Action item: Output the whole listing exactly, with no pictures.

The data:
↓

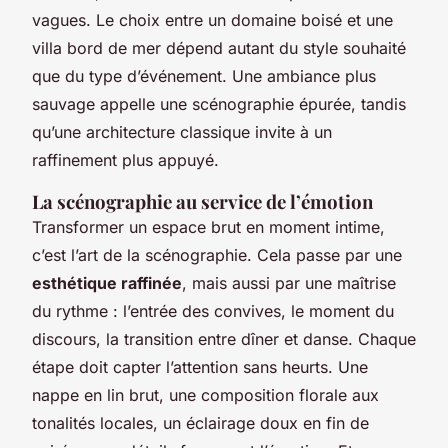
vagues. Le choix entre un domaine boisé et une
villa bord de mer dépend autant du style souhaité
que du type d’événement. Une ambiance plus
sauvage appelle une scénographie épurée, tandis
qu’une architecture classique invite à un
raffinement plus appuyé.
La scénographie au service de l’émotion
Transformer un espace brut en moment intime,
c’est l’art de la scénographie. Cela passe par une
esthétique raffinée
, mais aussi par une maîtrise
du rythme : l’entrée des convives, le moment du
discours, la transition entre dîner et danse. Chaque
étape doit capter l’attention sans heurts. Une
nappe en lin brut, une composition florale aux
tonalités locales, un éclairage doux en fin de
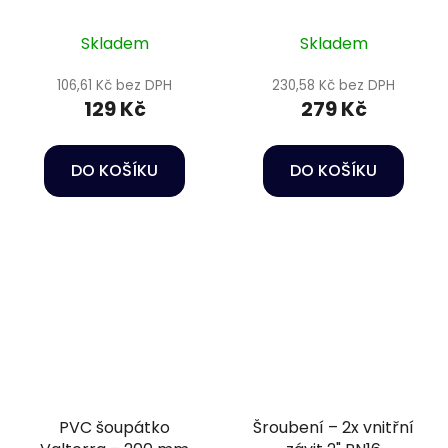
závit 2 1/2"
Skladem
Skladem
106,61 Kč bez DPH
230,58 Kč bez DPH
129 Kč
279 Kč
DO KOŠÍKU
DO KOŠÍKU
PVC šoupátko
Šroubení – 2x vnitřní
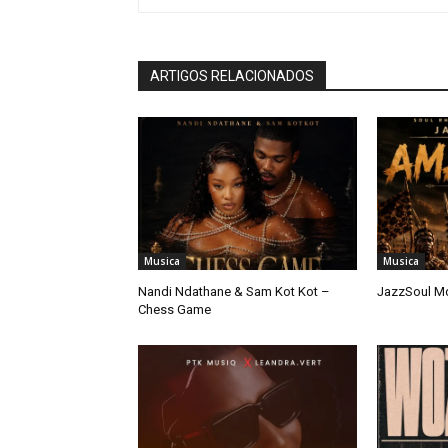
ARTIGOS RELACIONADOS
Musica
Musica
Nandi Ndathane & Sam Kot Kot –
JazzSoul M
Chess Game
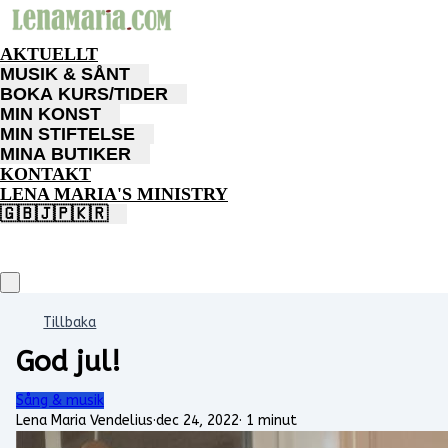
AKTUELLT
MUSIK & SÅNT
BOKA KURS/TIDER
MIN KONST
MIN STIFTELSE
MINA BUTIKER
KONTAKT
LENA MARIA'S MINISTRY
🇬🇧🇯🇵🇰🇷
Tillbaka
God jul!
Sång & musik
Lena Maria Vendelius
·
dec 24, 2022
·
1 minut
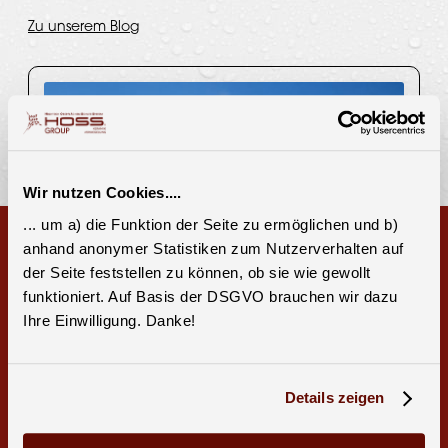
Zu unserem Blog
Wir nutzen Cookies....
... um a) die Funktion der Seite zu ermöglichen und b)
anhand anonymer Statistiken zum Nutzerverhalten auf
der Seite feststellen zu können, ob sie wie gewollt
funktioniert. Auf Basis der DSGVO brauchen wir dazu
Ihre Einwilligung. Danke!
Details zeigen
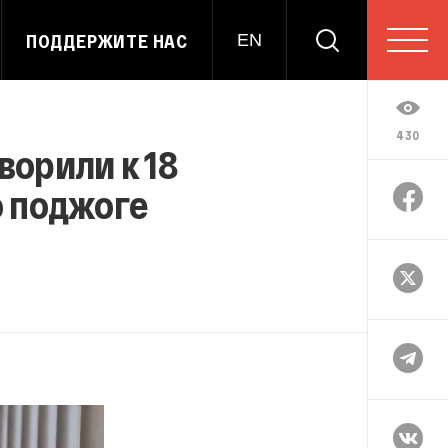
ПОДДЕРЖИТЕ НАС
EN
430
ворили к 18
о поджоге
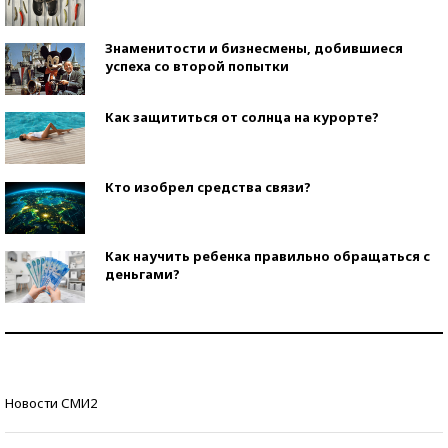
Знаменитости и бизнесмены, добившиеся
успеха со второй попытки
Как защититься от солнца на курорте?
Кто изобрел средства связи?
Как научить ребенка правильно обращаться с
деньгами?
Рекорды ЕГЭ: в каких регионах больше всего
стобалльников?
Самые модные пляжи — 2026
Новости СМИ2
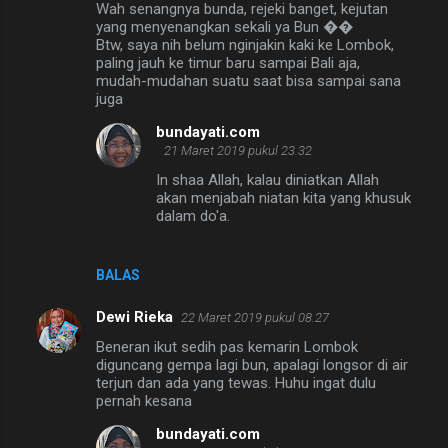
Wah senangnya bunda, rejeki banget, kejutan
yang menyenangkan sekali ya Bun ��
Btw, saya nih belum nginjakin kaki ke Lombok,
paling jauh ke timur baru sampai Bali aja,
mudah-mudahan suatu saat bisa sampai sana
juga
bundayati.com
21 Maret 2019 pukul 23.32
In shaa Allah, kalau diniatkan Allah
akan menjabah niatan kita yang khusuk
dalam do'a.
BALAS
Dewi Rieka
22 Maret 2019 pukul 08.27
Beneran ikut sedih pas kemarin Lombok
diguncang gempa lagi bun, apalagi longsor di air
terjun dan ada yang tewas. Huhu ingat dulu
pernah kesana
bundayati.com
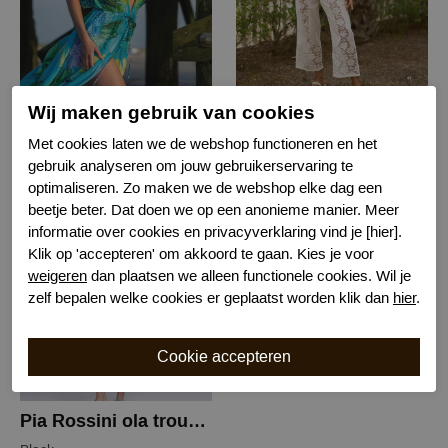
Pia Rossini marbella maxi dress
Pia Rossini ola trousers
Wij maken gebruik van cookies
blu
White
Met cookies laten we de webshop functioneren en het
gebruik analyseren om jouw gebruikerservaring te
€ 71,99
€ 30,00
€ 89,99
€ 59,99
optimaliseren. Zo maken we de webshop elke dag een
beetje beter. Dat doen we op een anonieme manier. Meer
informatie over cookies en privacyverklaring vind je [hier].
-50%
Klik op 'accepteren' om akkoord te gaan. Kies je voor
weigeren
dan plaatsen we alleen functionele cookies. Wil je
zelf bepalen welke cookies er geplaatst worden klik dan
hier
.
Pia Rossini ola trousers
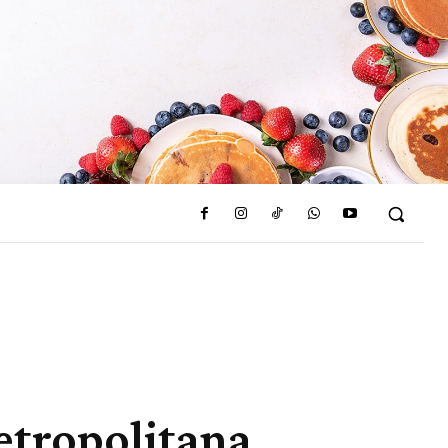
metropolitana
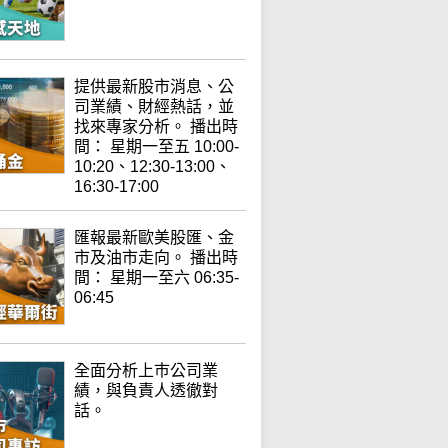
提供最新股市消息、公
司業績、財經熱話，並
找來專家分析。 播出時
間： 星期一至五 10:00-
10:20、12:30-13:00、
16:30-17:00
匯報最新歐美股匯、金
市及油市走向。 播出時
間： 星期一至六 06:35-
06:45
全面分析上巿公司業
績，與負責人透徹對
話。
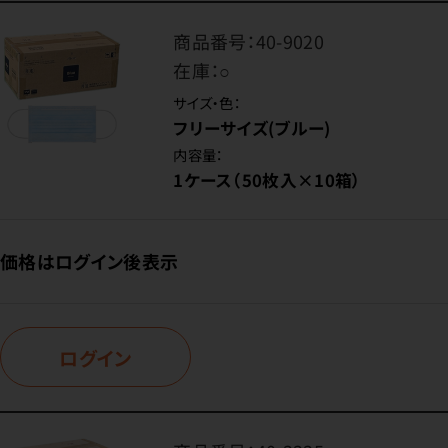
商品番号：
40-9020
在庫：
○
サイズ・色：
フリーサイズ(ブルー)
内容量：
1ケース（50枚入×10箱）
価格はログイン後表示
ログイン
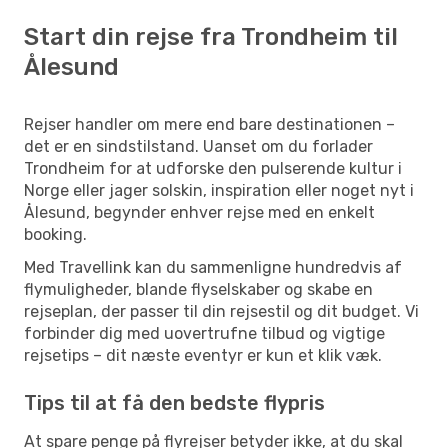
Start din rejse fra Trondheim til
Ålesund
Rejser handler om mere end bare destinationen –
det er en sindstilstand. Uanset om du forlader
Trondheim for at udforske den pulserende kultur i
Norge eller jager solskin, inspiration eller noget nyt i
Ålesund, begynder enhver rejse med en enkelt
booking.
Med Travellink kan du sammenligne hundredvis af
flymuligheder, blande flyselskaber og skabe en
rejseplan, der passer til din rejsestil og dit budget. Vi
forbinder dig med uovertrufne tilbud og vigtige
rejsetips – dit næste eventyr er kun et klik væk.
Tips til at få den bedste flypris
At spare penge på flyrejser betyder ikke, at du skal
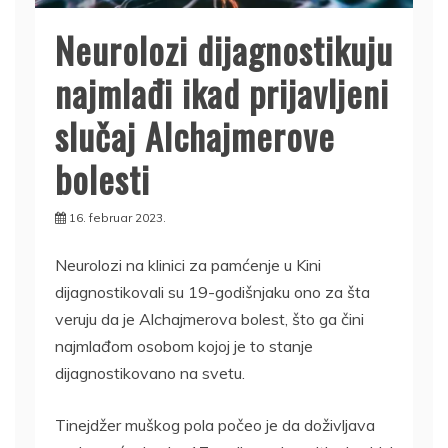
Neurolozi dijagnostikuju
najmlađi ikad prijavljeni
slučaj Alchajmerove
bolesti
16. februar 2023.
Neurolozi na klinici za pamćenje u Kini
dijagnostikovali su 19-godišnjaku ono za šta
veruju da je Alchajmerova bolest, što ga čini
najmlađom osobom kojoj je to stanje
dijagnostikovano na svetu.
Tinejdžer muškog pola počeo je da doživljava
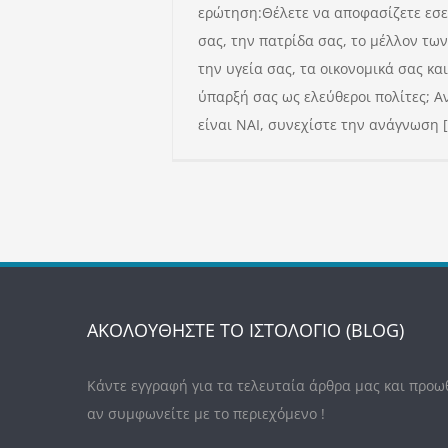
ερώτηση:Θέλετε να αποφασίζετε εσεί
σας, την πατρίδα σας, το μέλλον των
την υγεία σας, τα οικονομικά σας και
ύπαρξή σας ως ελεύθεροι πολίτες; 
είναι ΝΑΙ, συνεχίστε την ανάγνωση [.
ΑΚΟΛΟΥΘΗΣΤΕ ΤΟ ΙΣΤΟΛΟΓΙΟ (BLOG)
Κάντε εγγραφή για τα τελευταία άρθρα μας και προω
αν συμφωνείτε με το περιεχόμενο !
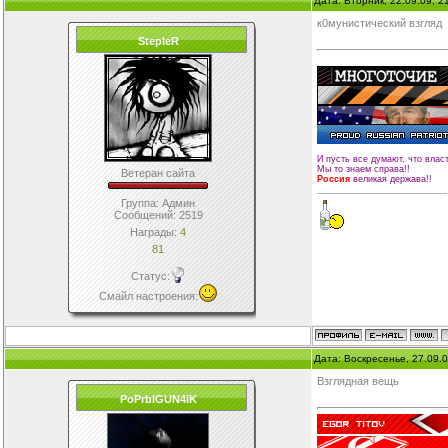
Дата: Вторник, 22.09.09, 
к0мунистический взгляд
StepleR
И пусть все думают, что влас
Мы то знаем справа!!
Ветеран сайта
Россия
великая держава!!
__________________________
Группа: Админ
Сообщений:
2519
Награды:
4
81
Статус:
Смайл настроения
:
Дата: Воскресенье, 27.09.
Взглядная вещь
PoPrbIGUN4iK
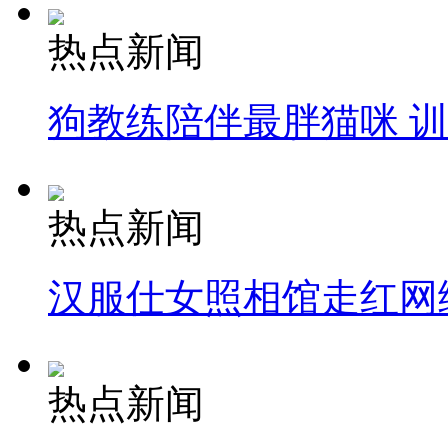
热点新闻
狗教练陪伴最胖猫咪 
热点新闻
汉服仕女照相馆走红网
热点新闻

↑

Task result:
vagues. Le choix entre un domaine boisé et une
villa bord de mer dépend autant du style souhaité
que du type d’événement. Une ambiance plus
sauvage appelle une scénographie épurée, tandis
qu’une architecture classique invite à un
raffinement plus appuyé.
La scénographie au service de l’émotion
Transformer un espace brut en moment intime,
c’est l’art de la scénographie. Cela passe par une
esthétique raffinée
, mais aussi par une maîtrise
du rythme : l’entrée des convives, le moment du
discours, la transition entre dîner et danse. Chaque
étape doit capter l’attention sans heurts. Une
nappe en lin brut, une composition florale aux
tonalités locales, un éclairage doux en fin de
závit 2 1/2"
Skladem
Skladem
106,61 Kč bez DPH
230,58 Kč bez DPH
129 Kč
279 Kč
DO KOŠÍKU
DO KOŠÍKU
PVC šoupátko
Šroubení – 2x vnitřní
ARTIGOS RELACIONADOS
Musica
Musica
Nandi Ndathane & Sam Kot Kot –
JazzSoul M
Chess Game
AKTUELLT
MUSIK & SÅNT
BOKA KURS/TIDER
MIN KONST
MIN STIFTELSE
MINA BUTIKER
KONTAKT
LENA MARIA'S MINISTRY
🇬🇧🇯🇵🇰🇷
Tillbaka
God jul!
Sång & musik
Lena Maria Vendelius
·
dec 24, 2022
·
1 minut
Zu unserem Blog
Wir nutzen Cookies....
... um a) die Funktion der Seite zu ermöglichen und b)
anhand anonymer Statistiken zum Nutzerverhalten auf
der Seite feststellen zu können, ob sie wie gewollt
funktioniert. Auf Basis der DSGVO brauchen wir dazu
Ihre Einwilligung. Danke!
Details zeigen
ПОДДЕРЖИТЕ НАС
EN
430
ворили к 18
о поджоге
Знаменитости и бизнесмены, добившиеся
успеха со второй попытки
Как защититься от солнца на курорте?
Кто изобрел средства связи?
Как научить ребенка правильно обращаться с
деньгами?
Рекорды ЕГЭ: в каких регионах больше всего
стобалльников?
Самые модные пляжи — 2026
Новости СМИ2
Wah senangnya bunda, rejeki banget, kejutan
yang menyenangkan sekali ya Bun ��
Btw, saya nih belum nginjakin kaki ke Lombok,
paling jauh ke timur baru sampai Bali aja,
mudah-mudahan suatu saat bisa sampai sana
juga
bundayati.com
21 Maret 2019 pukul 23.32
In shaa Allah, kalau diniatkan Allah
akan menjabah niatan kita yang khusuk
dalam do'a.
BALAS
Dewi Rieka
22 Maret 2019 pukul 08.27
Beneran ikut sedih pas kemarin Lombok
diguncang gempa lagi bun, apalagi longsor di air
terjun dan ada yang tewas. Huhu ingat dulu
pernah kesana
bundayati.com
Pia Rossini marbella maxi dress
Pia Rossini ola trousers
Wij maken gebruik van cookies
blu
White
Met cookies laten we de webshop functioneren en het
gebruik analyseren om jouw gebruikerservaring te
€ 71,99
€ 30,00
€ 89,99
€ 59,99
optimaliseren. Zo maken we de webshop elke dag een
beetje beter. Dat doen we op een anonieme manier. Meer
informatie over cookies en privacyverklaring vind je [hier].
-50%
Klik op 'accepteren' om akkoord te gaan. Kies je voor
weigeren
dan plaatsen we alleen functionele cookies. Wil je
zelf bepalen welke cookies er geplaatst worden klik dan
hier
.
Pia Rossini ola trousers
metropolitana
提供最新股市消息、公
司業績、財經熱話，並
找來專家分析。 播出時
間： 星期一至五 10:00-
10:20、12:30-13:00、
16:30-17:00
匯報最新歐美股匯、金
市及油市走向。 播出時
間： 星期一至六 06:35-
06:45
全面分析上巿公司業
績，與負責人透徹對
話。
商品番号：
40-9020
在庫：
○
サイズ・色：
フリーサイズ(ブルー)
内容量：
1ケース（50枚入×10箱）
価格はログイン後表示
ログイン
Start din rejse fra Trondheim til
Ålesund
Rejser handler om mere end bare destinationen –
det er en sindstilstand. Uanset om du forlader
Trondheim for at udforske den pulserende kultur i
Norge eller jager solskin, inspiration eller noget nyt i
Ålesund, begynder enhver rejse med en enkelt
booking.
Med Travellink kan du sammenligne hundredvis af
flymuligheder, blande flyselskaber og skabe en
rejseplan, der passer til din rejsestil og dit budget. Vi
forbinder dig med uovertrufne tilbud og vigtige
rejsetips – dit næste eventyr er kun et klik væk.
Tips til at få den bedste flypris
At spare penge på flyrejser betyder ikke, at du skal
Neurolozi dijagnostikuju
najmlađi ikad prijavljeni
slučaj Alchajmerove
bolesti
16. februar 2023.
Neurolozi na klinici za pamćenje u Kini
dijagnostikovali su 19-godišnjaku ono za šta
veruju da je Alchajmerova bolest, što ga čini
najmlađom osobom kojoj je to stanje
dijagnostikovano na svetu.
Tinejdžer muškog pola počeo je da doživljava
ερώτηση:Θέλετε να αποφασίζετε εσεί
σας, την πατρίδα σας, το μέλλον των
την υγεία σας, τα οικονομικά σας και
ύπαρξή σας ως ελεύθεροι πολίτες; 
είναι ΝΑΙ, συνεχίστε την ανάγνωση [.
ΑΚΟΛΟΥΘΗΣΤΕ ΤΟ ΙΣΤΟΛΟΓΙΟ (BLOG)
Κάντε εγγραφή για τα τελευταία άρθρα μας και προω
αν συμφωνείτε με το περιεχόμενο !
Дата: Вторник, 22.09.09, 
к0мунистический взгляд
StepleR
И пусть все думают, что влас
Мы то знаем справа!!
Ветеран сайта
Россия
великая держава!!
__________________________
Группа: Админ
Сообщений:
2519
Награды:
4
81
Статус:
Смайл настроения
:
Дата: Воскресенье, 27.09.
Взглядная вещь
PoPrbIGUN4iK
热点新闻
狗教练陪伴最胖猫咪 
热点新闻
汉服仕女照相馆走红网
热点新闻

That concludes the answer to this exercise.